_Task description:_ Within the material that follows, how many lines include the string "Come"? Answer with the number and nothing more.

+===+

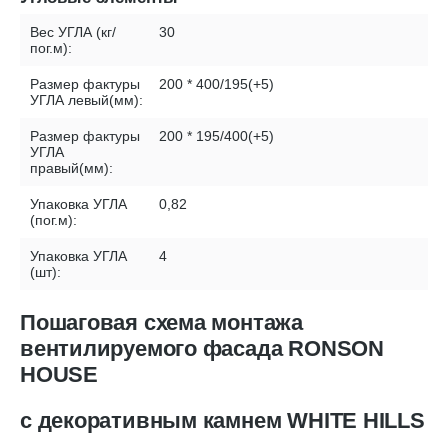
Вес УГЛА (кг/
30
пог.м):
Размер фактуры
200 * 400/195(+5)
УГЛА левый(мм):
Размер фактуры
200 * 195/400(+5)
УГЛА
правый(мм):
Упаковка УГЛА
0,82
(пог.м):
Упаковка УГЛА
4
(шт):
Пошаговая схема монтажа
вентилируемого фасада RONSON
HOUSE
с декоративным камнем WHITE HILLS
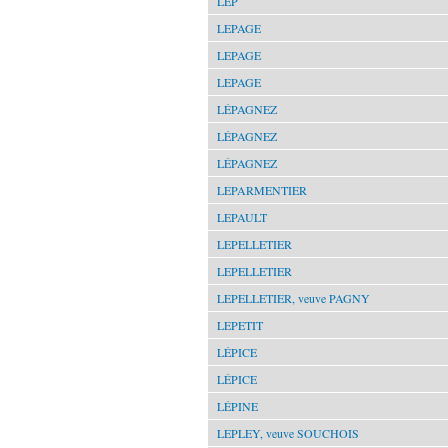
LEP
LEPAGE
LEPAGE
LEPAGE
LÉPAGNEZ
LÉPAGNEZ
LÉPAGNEZ
LEPARMENTIER
LEPAULT
LEPELLETIER
LEPELLETIER
LEPELLETIER, veuve PAGNY
LEPETIT
LÉPICE
LÉPICE
LÉPINE
LEPLEY, veuve SOUCHOIS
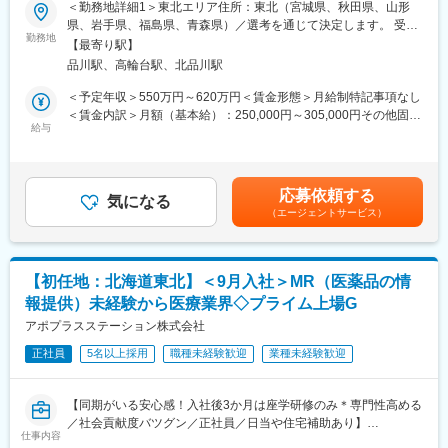
パス豊富】
《あなたの想いを実現する豊富なキャリアプランとサポート体
＜勤務地詳細1＞東北エリア住所：東北（宮城県、秋田県、山形
制！》
県、岩手県、福島県、青森県）／選考を通じて決定します。 受動
＼そもそも「MR」とは？／
志向性やその時の環境に応じてや「１つの領域で専門性を高め
勤務地
喫煙対策：屋内全面禁煙＜勤務地詳細2＞本社住所：東京都港区高
【最寄り駅】
「医薬情報提供者」と呼ばれる専門資格を取得して活動する営業
る」「幅広い疾患をカバーできるオールラウンダーになる」「本
輪4-10-18 京急第1ビル勤務地最寄駅：JR各線／品川駅受動喫煙対
品川駅、高輪台駅、北品川駅
職です。IQVIAのお客様である国内医薬品メーカーにて、医薬品の
社部門（マネージャー、研修部門など）へのキャリアチェンジ」
策：屋内全面禁煙変更の範囲：会社の定める事業所
営業活動を行っていただきます。
など幅広いキャリアプランがあります。また、弊社のマネージャ
＜予定年収＞550万円～620万円＜賃金形態＞月給制特記事項なし
人々の命を守る商材に携わるため、社会貢献性と安定性を兼ね備
ーのほとんどは、MRからキャリアをチェンジしているメンバーで
＜賃金内訳＞月額（基本給）：250,000円～305,000円その他固定
えたお仕事です。
す。担当マネージャーが定期的に面談を行い、分からないことや
給与
手当/月：35,000円＜月給＞285,000円～340,000円＜昇給有無＞
将来のキャリアに関してサポートをしていきます。
有＜残業手当＞無＜給与補足＞【残業手当について】管理監督者
■入社後の流れ
の承認の上、研究会、顧客との会議等が発生する場合、別途残業
まずはご入社から2か月間MR導入研修を受講し、MR資格を取得
《職種に関して》
手当支給する。【補足】プロジェクト稼働手当(35,000円)、外勤
応募依頼する
していただきます。
■MRとは主に医師や薬剤師等へ、担当製品の情報提供を行いま
気になる
日当（1日1,500円／外勤3.5時間以上）■変動賞与制（6月・12
（エージェントサービス）
資格取得と聞くとハードルが高く思われる方もいるかもしれませ
す。担当施設の患者様に応じた情報提供や、担当製品の処方後の
月・3月）※平均実績6ヶ月分■インセンティブ：3月（対象者）賃
んが、当社の取得率は業界平均より20%ほど高い95%程度を維持
情報収集を行います。
金はあくまでも目安の金額であり、選考を通じて上下する可能性
しています。
があります。月給(月額)は固定手当を含めた表記です。
文理問わず一から学べる環境を整えているため、専門知識は入社
変更の範囲：会社の定める業務
【初任地：北海道東北】＜9月入社＞MR（医薬品の情
後に身に付ける意欲があれば問題ございません。
報提供）未経験から医療業界◇プライム上場G
社員の活躍事例についての詳細は、是非こちらのURLも併せてご
覧ください。
アポプラスステーション株式会社
https://healthcarecareerpark.iqvia.com/
正社員
5名以上採用
職種未経験歓迎
業種未経験歓迎
■具体的な業務
すでに取引のある病院の医師や薬剤師に向け、医薬品の効果や副
【同期がいる安心感！入社後3か月は座学研修のみ＊専門性高める
作用・適切な使用方法などの情報を提供し、薬剤のプロモーショ
／社会貢献度バツグン／正社員／日当や住宅補助あり】
ン活動を行っていただきます。メインの業務は情報提供となるた
仕事内容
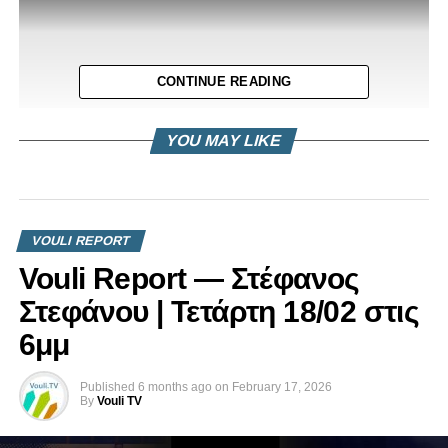
CONTINUE READING
YOU MAY LIKE
Δήλωση Αντρέα Καυκαλιά για επιτροπή παιδείας
VOULI REPORT
Vouli Report — Στέφανος
Στεφάνου | Τετάρτη 18/02 στις
6μμ
Published
6 months ago
on
February 17, 2026
By
Vouli TV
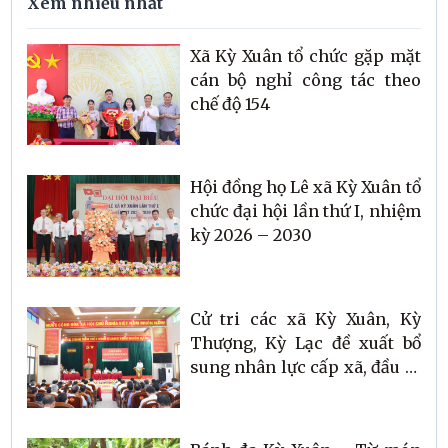
Xem nhiều nhất
Xã Kỳ Xuân tổ chức gặp mặt
cán bộ nghỉ công tác theo
chế độ 154
Hội đồng họ Lê xã Kỳ Xuân tổ
chức đại hội lần thứ I, nhiệm
kỳ 2026 – 2030
Cử tri các xã Kỳ Xuân, Kỳ
Thượng, Kỳ Lạc đề xuất bổ
sung nhân lực cấp xã, đầu tư
hạ tầng và tháo gỡ các vướng
mắc về dân sinh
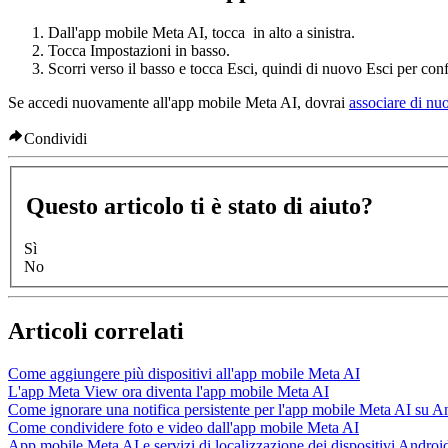
Dall'app mobile Meta AI, tocca
in alto a sinistra.
Tocca
Impostazioni
in basso.
Scorri verso il basso e tocca
Esci
, quindi di nuovo
Esci
per conf
Se accedi nuovamente all'app mobile Meta AI, dovrai
associare di nuo
Condividi
Questo articolo ti è stato di aiuto?
Sì
No
Articoli correlati
Come aggiungere più dispositivi all'app mobile Meta AI
L'app Meta View ora diventa l'app mobile Meta AI
Come ignorare una notifica persistente per l'app mobile Meta AI su A
Come condividere foto e video dall'app mobile Meta AI
App mobile Meta AI e servizi di localizzazione dei dispositivi Androi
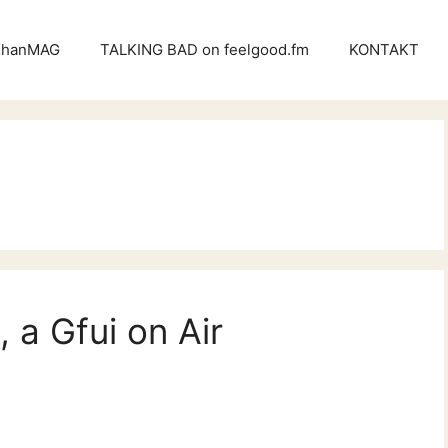
KhanMAG
TALKING BAD on feelgood.fm
KONTAKT
a Gfui on Air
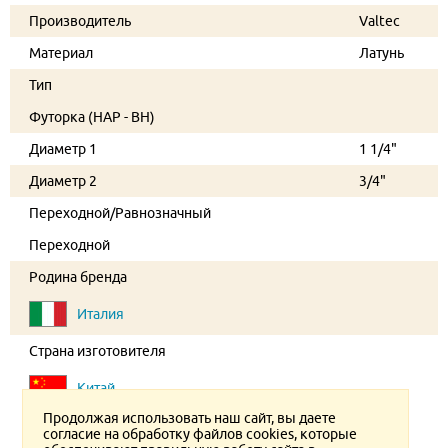
Производитель
Valtec
Материал
Латунь
Тип
Футорка (НАР - ВН)
Диаметр 1
1 1/4"
Диаметр 2
3/4"
Переходной/Равнозначный
Переходной
Родина бренда
Италия
Страна изготовителя
Китай
Продолжая использовать наш сайт, вы даете
согласие на обработку файлов cookies, которые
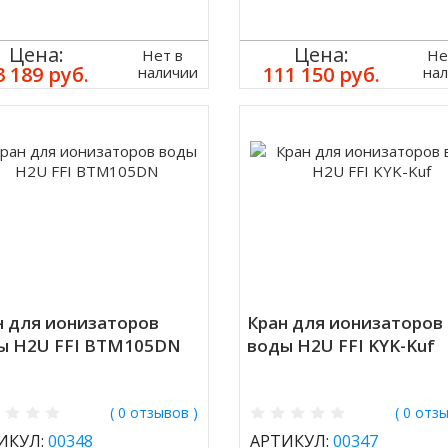
Цена:
Цена:
Нет в
Не
3 189 руб.
111 150 руб.
наличии
на
н для ионизаторов
Кран для ионизаторов
ы H2U FFI BTM105DN
воды H2U FFI KYK-Kuf
( 0 отзывов )
( 0 отз
ИКУЛ:
00348
АРТИКУЛ:
00347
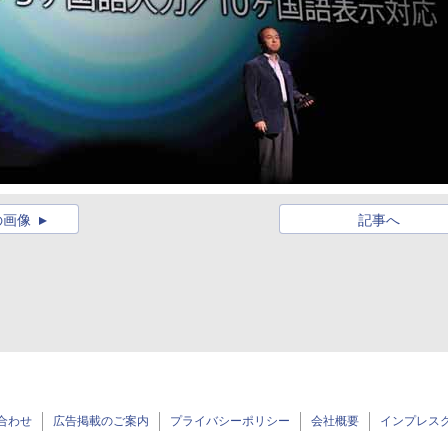
の画像
記事へ
合わせ
広告掲載のご案内
プライバシーポリシー
会社概要
インプレス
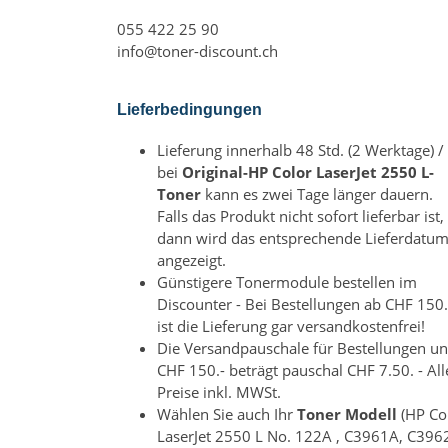
055 422 25 90
info@toner-discount.ch
Lieferbedingungen
Lieferung innerhalb 48 Std. (2 Werktage) /
bei
Original-HP Color LaserJet 2550 L-
Toner
kann es zwei Tage länger dauern.
Falls das Produkt nicht sofort lieferbar ist,
dann wird das entsprechende Lieferdatu
angezeigt.
Günstigere Tonermodule bestellen im
Discounter - Bei Bestellungen ab CHF 150.
ist die Lieferung gar versandkostenfrei!
Die Versandpauschale für Bestellungen un
CHF 150.- beträgt pauschal CHF 7.50. - All
Preise inkl. MWSt.
Wählen Sie auch Ihr
Toner Modell
(HP Co
LaserJet 2550 L No. 122A , C3961A, C396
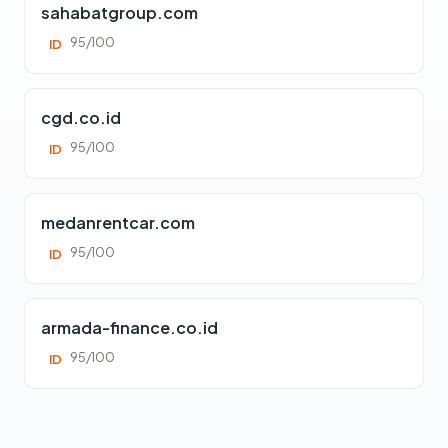
sahabatgroup.com
95/100
ID
cgd.co.id
95/100
ID
medanrentcar.com
95/100
ID
armada-finance.co.id
95/100
ID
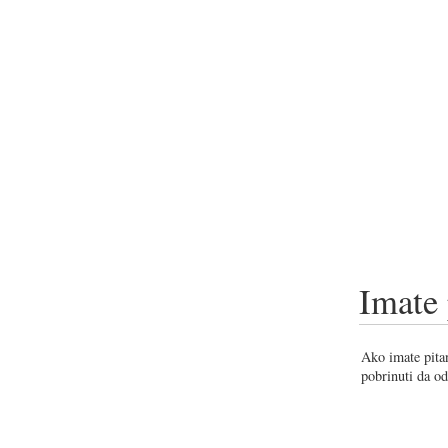
Imate 
Ako imate pitan
pobrinuti da od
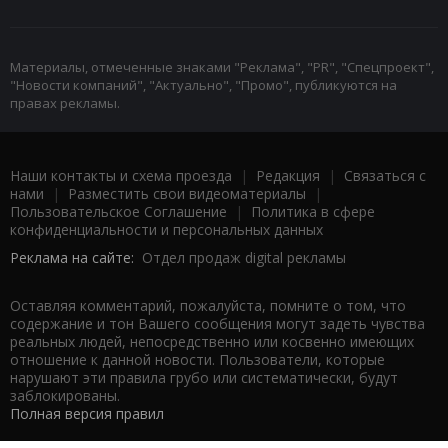
Материалы, отмеченные знаками "Реклама", "PR", "Спецпроект",
"Новости компаний", "Актуально", "Промо", публикуются на
правах рекламы.
Наши контакты и схема проезда
|
Редакция
|
Связаться с
нами
|
Разместить свои видеоматериалы
|
Пользовательское Соглашение
|
Политика в сфере
конфиденциальности и персональных данных
Реклама на сайте:
Отдел продаж digital рекламы
Оставляя комментарий, пожалуйста, помните о том, что
содержание и тон Вашего сообщения могут задеть чувства
реальных людей, непосредственно или косвенно имеющих
отношение к данной новости. Пользователи, которые
нарушают эти правила грубо или систематически, будут
заблокированы.
Полная версия правил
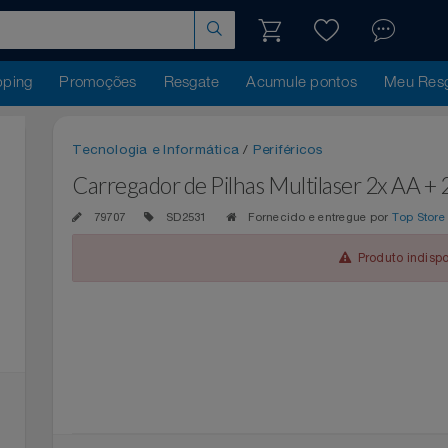
hopping
Promoções
Resgate
Acumule pontos
Me
Tecnologia e Informática
/
Periféricos
Carregador de Pilhas Multilaser 2x
79707
SD2531
Fornecido e entregue por
T
Produto 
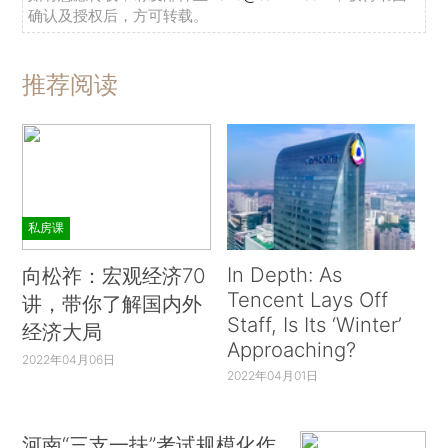
确认及授权后，方可转载。
推荐阅读
私房课
In Depth: As
向松祚：宏观经济70
Tencent Lays Off
讲，带你了解国内外
Staff, Is Its ‘Winter’
经济大局
Approaching?
2022年04月06日
2022年04月01日
河南“三支一扶”考试规模化作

+===+

_Response:_ 3